Hi @apaszke, I use same way to load 1K+ files via dataloader, so each dataloader __getindex__
will return one file, however, I always get error like
File "/home/zhrui/.local/lib/python3.6/site-packages/torch/utils/data/dataloader.py", line 761, in _try_get_data
data = self._data_queue.get(timeout=timeout)

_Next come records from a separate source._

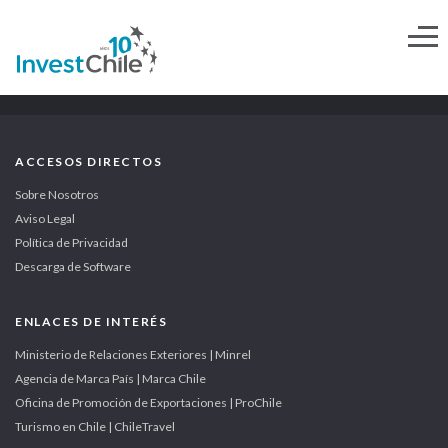
ACCESOS DIRECTOS
Sobre Nosotros
Aviso Legal
Política de Privacidad
Descarga de Software
ENLACES DE INTERÉS
Ministerio de Relaciones Exteriores | Minrel
Agencia de Marca País | Marca Chile
Oficina de Promoción de Exportaciones | ProChile
Turismo en Chile | ChileTravel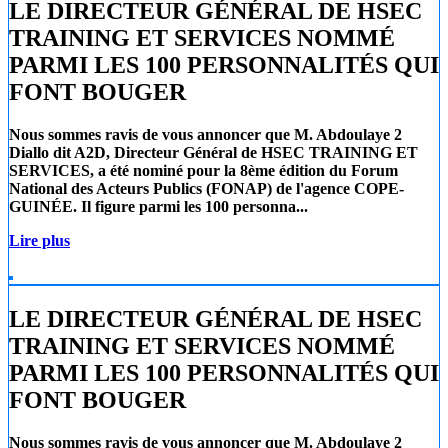
LE DIRECTEUR GÉNÉRAL DE HSEC
TRAINING ET SERVICES NOMMÉ
PARMI LES 100 PERSONNALITÉS QUI
FONT BOUGER
Nous sommes ravis de vous annoncer que
M. Abdoulaye 2
Diallo
dit A2D, Directeur Général de
HSEC TRAINING ET
SERVICES
, a été nominé pour la 8ème édition du Forum
National des Acteurs Publics (FONAP) de l'agence COPE-
GUINÉE. Il figure parmi les 100 personna...
Lire plus
LE DIRECTEUR GÉNÉRAL DE HSEC
TRAINING ET SERVICES NOMMÉ
PARMI LES 100 PERSONNALITÉS QUI
FONT BOUGER
Nous sommes ravis de vous annoncer que
M. Abdoulaye 2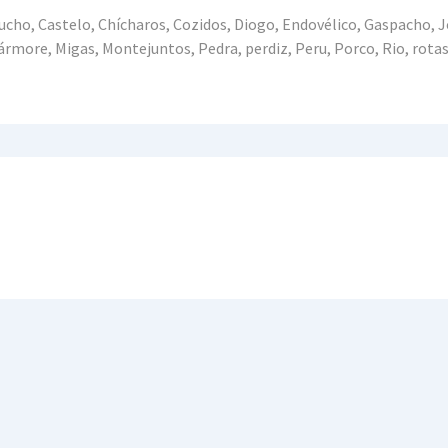
lducho, Castelo, Chícharos, Cozidos, Diogo, Endovélico, Gaspacho, 
rmore, Migas, Montejuntos, Pedra, perdiz, Peru, Porco, Rio, rotas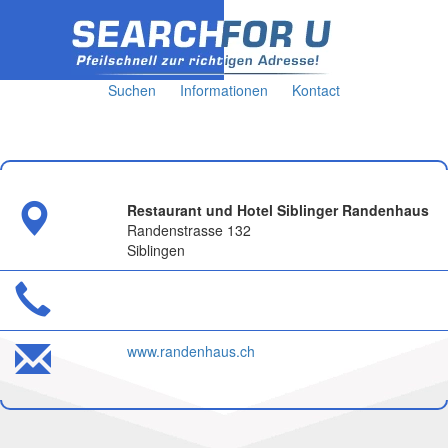
Suchen
Informationen
Kontact
Restaurant und Hotel Siblinger Randenhaus
Randenstrasse 132
Siblingen
www.randenhaus.ch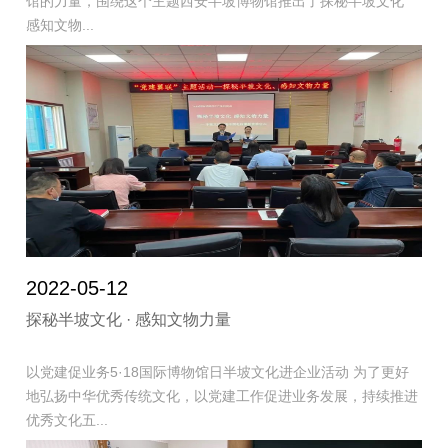
馆的力量，围绕这个主题西安半坡博物馆推出了探秘半坡文化
感知文物...
2022-05-12
探秘半坡文化 · 感知文物力量
以党建促业务5·18国际博物馆日半坡文化进企业活动 为了更好
地弘扬中华优秀传统文化，以党建工作促进业务发展，持续推进
优秀文化五...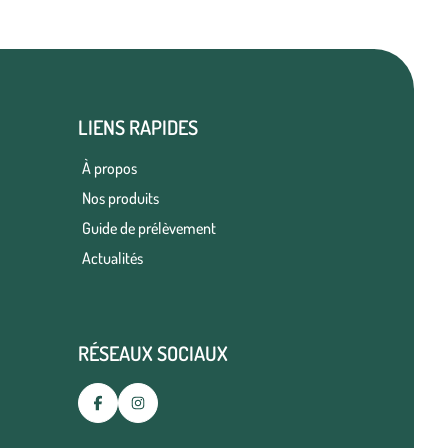
LIENS RAPIDES
À propos
Nos produits
Guide de prélèvement
Actualités
RÉSEAUX SOCIAUX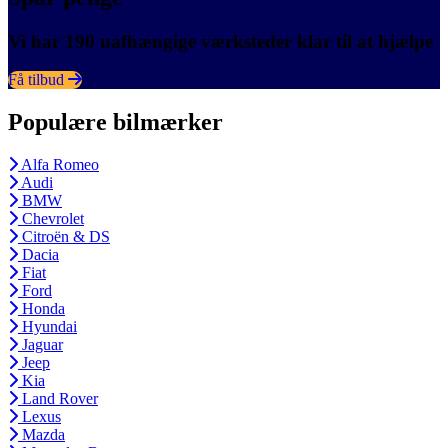
Vi har 190 uafhængige værksteder klar til at hjælpe
Få tilbud
Populære bilmærker
Alfa Romeo
Audi
BMW
Chevrolet
Citroën & DS
Dacia
Fiat
Ford
Honda
Hyundai
Jaguar
Jeep
Kia
Land Rover
Lexus
Mazda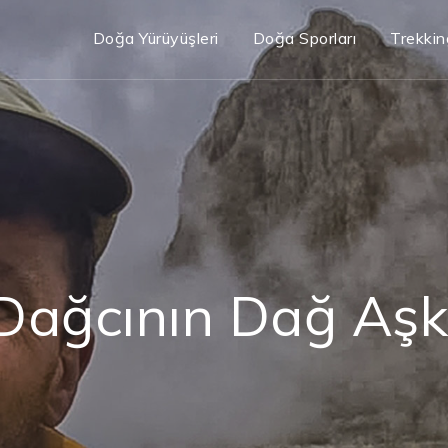
Doğa Yürüyüşleri
Doğa Sporları
Trekkin
Dağcının Dağ Aşk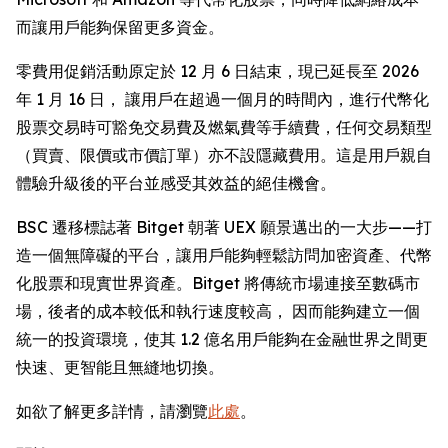
而讓用戶能夠保留更多資金。
零費用促銷活動原定於 12 月 6 日結束，現已延長至 2026
年 1 月 16 日， 讓用戶在超過一個月的時間內，進行代幣化
股票交易時可豁免交易費及燃氣費等手續費，任何交易類型
（買賣、限價或市價訂單）亦不設隱藏費用。這是用戶親自
體驗升級後的平台並感受其效益的絕佳機會。
BSC 遷移標誌著 Bitget 朝著 UEX 願景邁出的一大步——打
造一個無障礙的平台，讓用戶能夠輕鬆訪問加密資產、代幣
化股票和現實世界資產。Bitget 將傳統市場連接至數碼市
場，後者的成本較低和執行速度較高， 因而能夠建立一個
統一的投資環境，使其 1.2 億名用戶能夠在金融世界之間更
快速、更智能且無縫地切換。
如欲了解更多詳情，請瀏覽
此處
。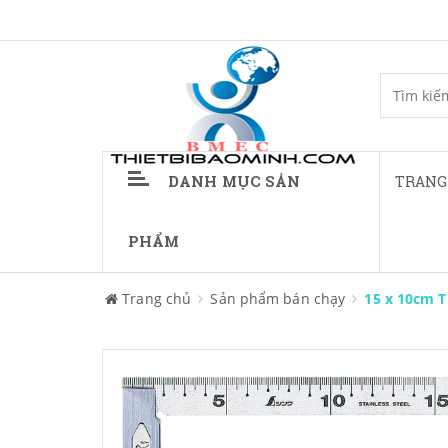
DANH MỤC SẢN
TRANG
PHẨM
Trang chủ
Sản phẩm bán chạy
15 x 10cm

File "/home/miniconda/lib/python3.6/multiprocessing/queues.py", line 104, in get
if not self._poll(timeout):
File "/home/miniconda/lib/python3.6/multiprocessing/connection.py", line 257, in poll
return self._poll(timeout)
File "/home/miniconda/lib/python3.6/multiprocessing/connection.py", line 414, in _poll
r = wait([self], timeout)
File "/home/miniconda/lib/python3.6/multiprocessing/connection.py", line 911, in wait
ready = selector.select(timeout)
File "/home/miniconda/lib/python3.6/selectors.py", line 376, in select
fd_event_list = self._poll.poll(timeout)
File "/home/zhrui/.local/lib/python3.6/site-packages/torch/utils/data/_utils/signal_handling.py", line 66, in handler
_error_if_any_worker_fails()
RuntimeError: DataLoader worker (pid 90300) is killed by signal: Killed.
seems each worker in data loader has either memory or time limit? if we put some parsing logic there(in our case we read parquet file), it will break?
I have checked the the source code for dataloader, basically we could set a timeout
def _try_get_data(self, timeout=_utils.MP_STATUS_CHECK_INTERVAL):
# Tries to fetch data from `self._data_queue` once for a given timeout.
# This can also be used as inner loop of fetching without timeout, with
# the sender status as the loop condition.
#
# This raises a `RuntimeError` if any worker died expectedly. This error
# can come from either the SIGCHLD handler in `_utils/signal_handling.py`
# (only for non-Windows platforms), or the manual check below on errors
# and timeouts.
#
# Returns a 2-tuple:
# (bool: whether successfully get data, any: data if successful else None)
try:
data = self._data_queue.get(timeout=timeout)
the default is 5s,
MP_STATUS_CHECK_INTERVAL = 5.0
r"""Interval (in seconds) to check status of processes to avoid hanging in
multiprocessing data loading. This is mainly used in getting data from
another process, in which case we need to periodically check whether the
sender is alive to prevent hanging."""
what is this interval means? I try to increase timeout in multi worker definition but get same error. only difference is final error msg will be like
RuntimeError: DataLoader worker (pid 320) is killed by signal: Segmentation fault.